The body must moisturize the air before it reaches the lungs, which it does via mucous. When fluids decrease, mucous linings become drier causing the lungs to become more sensitive to irritants like dust, smoke, mold, and Rosie O’Donnell. The result is a dry, hacking cough like the one your obnoxious uncle makes.

Sunday, August 19, 2012

Deep thoughts on hydration



Also available in kyptonite
The body performs much less efficiently because glycogen is harder to process in the absence of sufficient oxygen, not to mention the other vital organs and systems that rely on a fortified blood stream to keep the machinery operational.


In addition, the runner’s body is overheating. To cool it down, blood goes to the skin, reducing even more blood available to the muscles, which makes you even more dehydrated. Core temperature goes up, the heart stresses, and performance decreases.

What’s a Super Hero to do?


Why, Drink Up!

· Water is the preferred drink for workouts 90 minutes or less.

· Sports drinks and water are best for workouts  90 minutes or more

· Don’t rely on thirst to tell you when to rehydrate. You are already too dehydrated by the time you’re thirsty – and it’s nearly impossible to “catch up” while still exercising.

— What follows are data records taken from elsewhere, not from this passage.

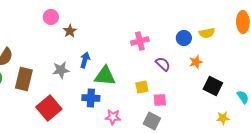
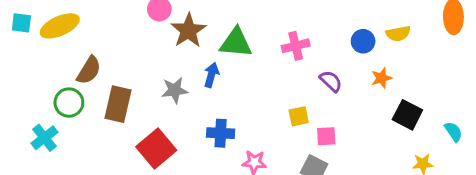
brown star: (70, 31) -> (188, 31), size x1.6
green triangle: (105, 76) -> (236, 43), moved

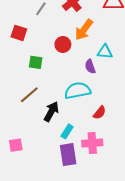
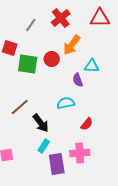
green square: (36, 62) -> (28, 64), moved, size x1.5
cyan semicircle: (78, 91) -> (66, 103), size x0.7
black arrow: (51, 112) -> (41, 123), turned 114
cyan rectangle: (67, 131) -> (44, 146), moved

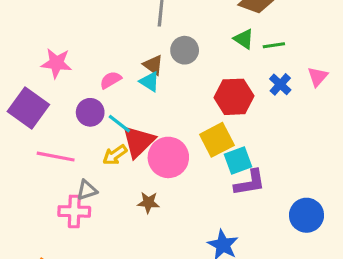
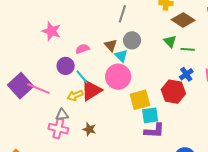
cyan triangle: (150, 82) -> (121, 56), moved
red hexagon: (234, 97) -> (173, 92), moved
purple square: (28, 108) -> (20, 86), moved
pink circle: (168, 157) -> (118, 77), moved
gray triangle: (87, 190) -> (62, 115), moved
pink cross: (74, 211) -> (58, 129), moved

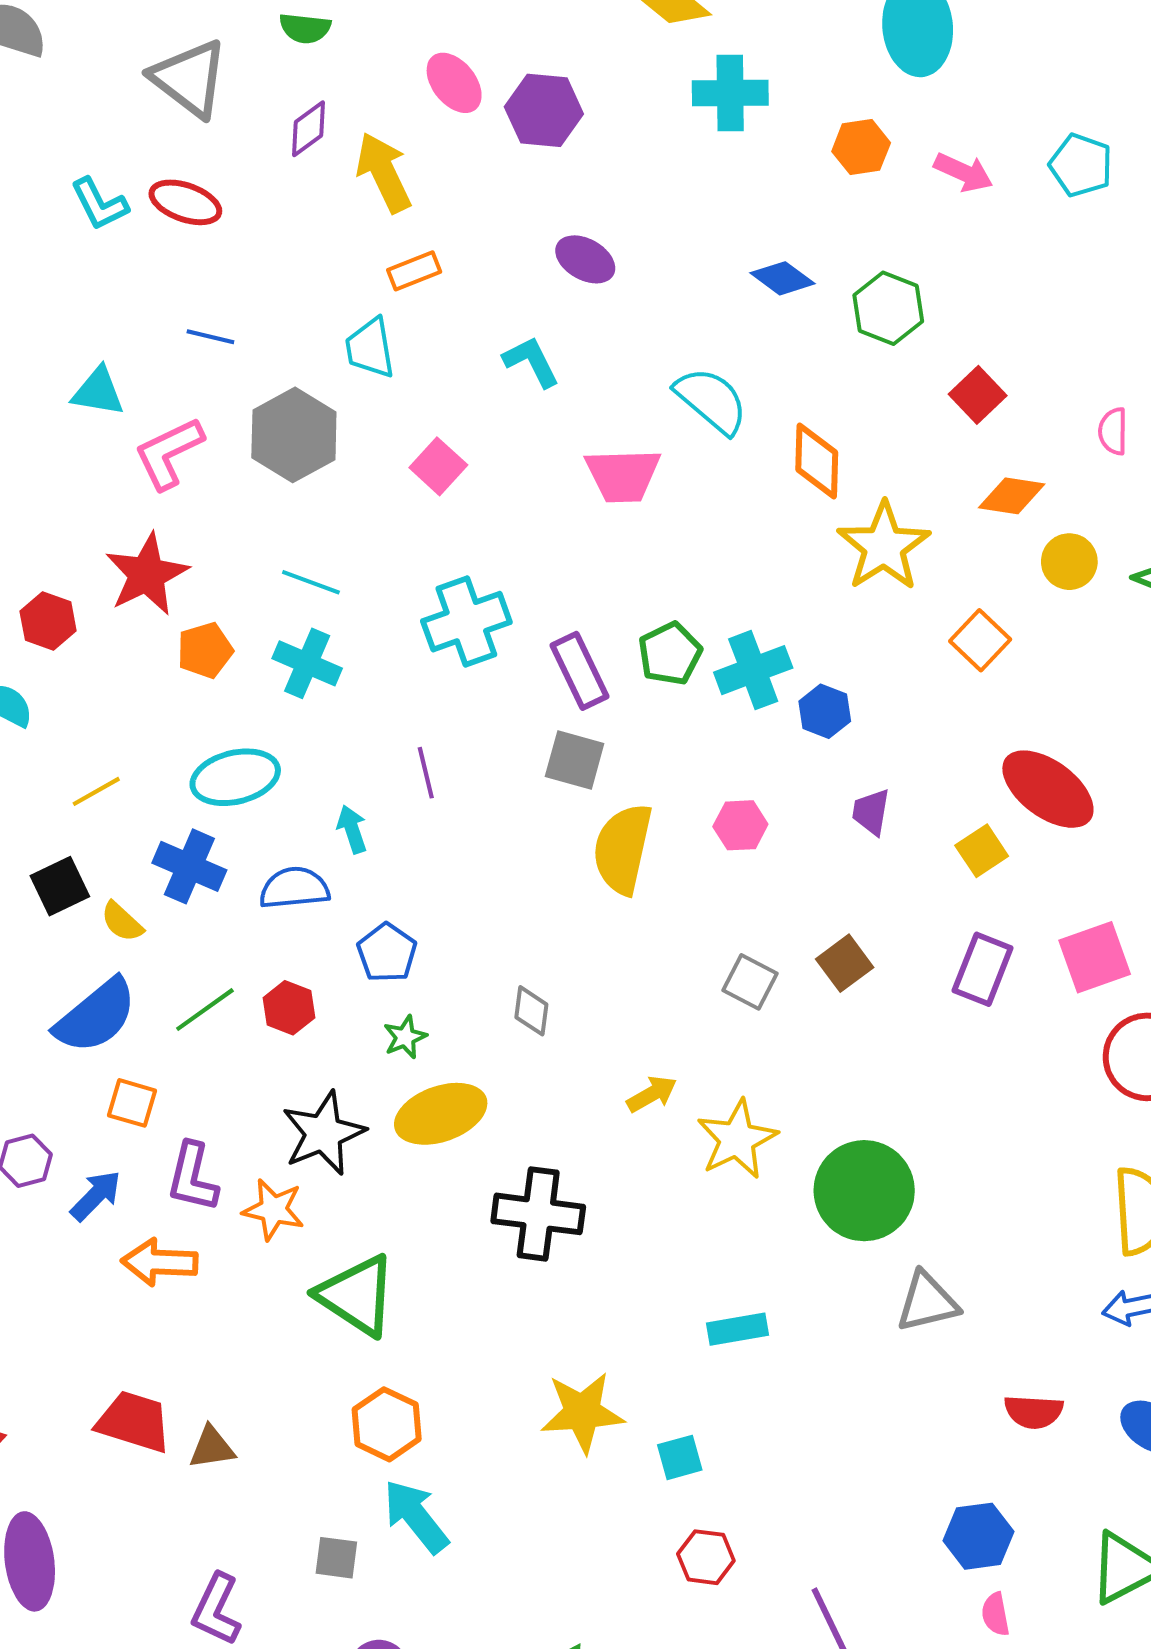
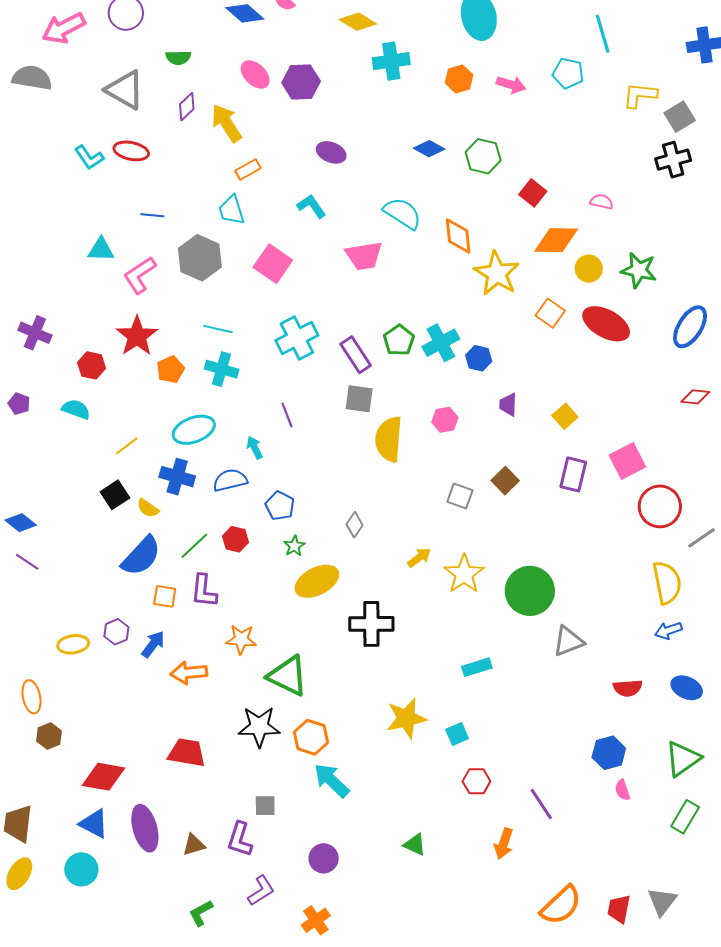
pink semicircle: (1113, 431) -> (602, 202), turned 110
pink square: (438, 466) -> (273, 264), size x1.4
orange diamond: (1012, 496) -> (556, 240), size x1.4
red ellipse: (1048, 789) -> (606, 324), moved
gray diamond: (531, 1011) -> (355, 525), turned 35
black star: (323, 1133) -> (259, 727), moved, turned 30
purple L-shape: (192, 1177) -> (204, 591), moved
brown triangle: (212, 1447) -> (194, 845), moved
gray square: (336, 1558) -> (265, 806), moved

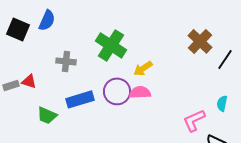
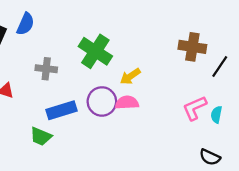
brown cross: (200, 41) -> (192, 47), turned -35
green trapezoid: (47, 115) -> (41, 136), moved
pink L-shape: (194, 120) -> (195, 108), moved

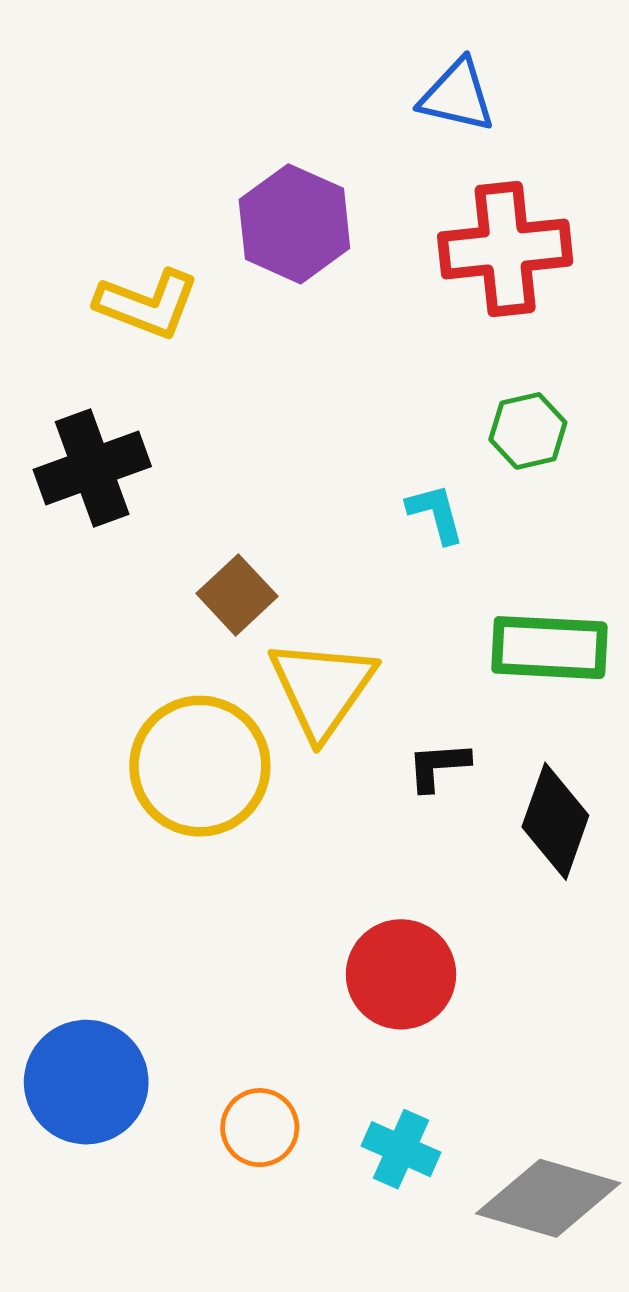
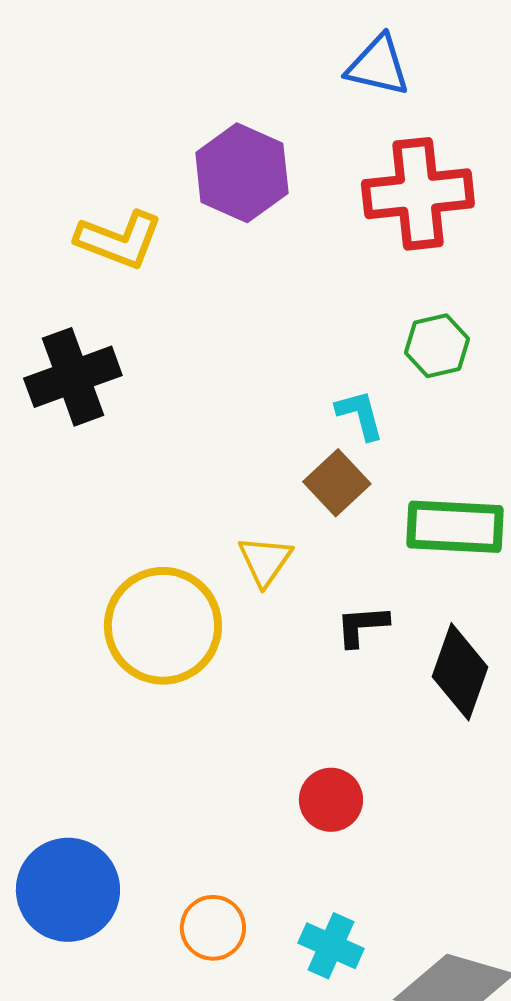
brown square: (237, 595) -> (337, 483), moved
yellow triangle: (322, 688) -> (265, 561), size x0.6
red circle: (401, 974) -> (331, 800), size x0.7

· Urine is a good indication of hydration – the clearer, the better

Wednesday, August 8, 2012

Hydration. You really need to read this, slacker.


In. Tha. Zone.
Hydrating is KEY! If food is fuel, water is the motor oil. Your “engine” cannot function without it, and without it your body will seize up and stall out.

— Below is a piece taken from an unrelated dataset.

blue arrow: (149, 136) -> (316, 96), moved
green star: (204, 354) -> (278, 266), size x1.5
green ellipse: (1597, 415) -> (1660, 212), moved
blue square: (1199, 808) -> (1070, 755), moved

Water makes up about 60% of an adult body and 75% of the muscles. For any human water is important. For a marathoner it is vital.
A well-hydrated body will (1) process and store the very important energy source of glycogen and (2) keep cool from the abundance of sweat designed to regulate body temperature.

The body needs about 2.5 liters – or 10 glasses – of water a day. Most of us are accustomed to hearing that we need 8 glasses – not 10 – a day to remain healthy and lubricated. True. The other 2 glasses come from water contained in food.

However, this amount of water is suitable for the mere mortal on the street. For a marathoner, the demands are more since the runner sweats more. A runner’s water demands will be double that of a non-runner. The average superheroic marathoner sweats 1.5 quarts of water and hour when running (blech!). This fluid must be replaced.

In fact, everyone who exercises should drink water all day long. If you wait until you’re thirsty to drink water, it’s already too late. Your body is likely not getting enough water.